En incessants aller-retours, il remonte le temps, il passe de la grande boucherie que fut la guerre de 1914-1918, décrite en phrases percutantes, à l'arrestation de Paol, puis suivent une description de l'atmosphère brestoise et une visite en Indochine à l'époque de la colonisation française.
Après quelques pages, ces sauts dans le temps et dans l'espace ne m'ont pas dérangée.
Nous suivons aussi Jean-Luc Coatalem dans ses recherches auprès des archives départementales de Quimper, puis dans la campagne bretonne et jusqu'en Allemagne, à Buchewald, Dora et Bergen-Belsen où son aïeul a terminé sa vie.
Cette quête est pour lui l'occasion de mettre à jour les non-dits dans sa famille, de comprendre pourquoi il en savait si peu et de découvrir enfin son nom sur des registres et des monuments. La grande Histoire est bien présente, celles de toutes les guerres françaises du XXème siècle, y compris la guerre d'Algérie qui a vu la brouille entre son père et son oncle se concrétiser.

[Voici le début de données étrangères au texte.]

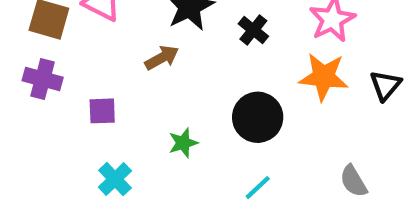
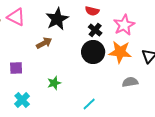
black cross: (253, 30) -> (95, 30), moved
black circle: (258, 117) -> (93, 52), moved
gray semicircle: (353, 181) -> (130, 82), moved, turned 112

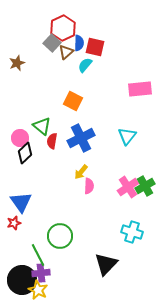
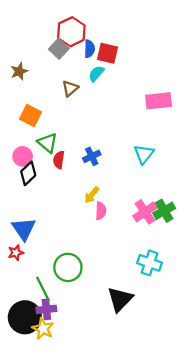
brown triangle: (66, 52) -> (70, 88), moved
orange square: (73, 101) -> (31, 116), moved
blue cross: (81, 138) -> (92, 156), size x0.6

Ce livre est écrit pour partie pour son père, qui refusait d'en parler.
La visite des camps est poignante, l'auteur ne pouvant même rester dans le tunnel construit pour abriter les missiles de von Braun (futur concepteur de la fusée qui se posera la première sur la lune) et dans lequel travaillait son grand-père. On voit là encore que l'être humain est capable du pire comme du meilleur.
C'est un livre d'introspection (et si...), il est moyennement épais (quelques 260 pages) mais chacun des chapitres est riche de réflexion, d'interrogations et d'évocation d'ambiances et de paysages. D'ailleurs, j'avais apprécié d'autres romans de cet auteur, tel celui sur Gauguin, qui tous se référent plus ou moins à son histoire familiale.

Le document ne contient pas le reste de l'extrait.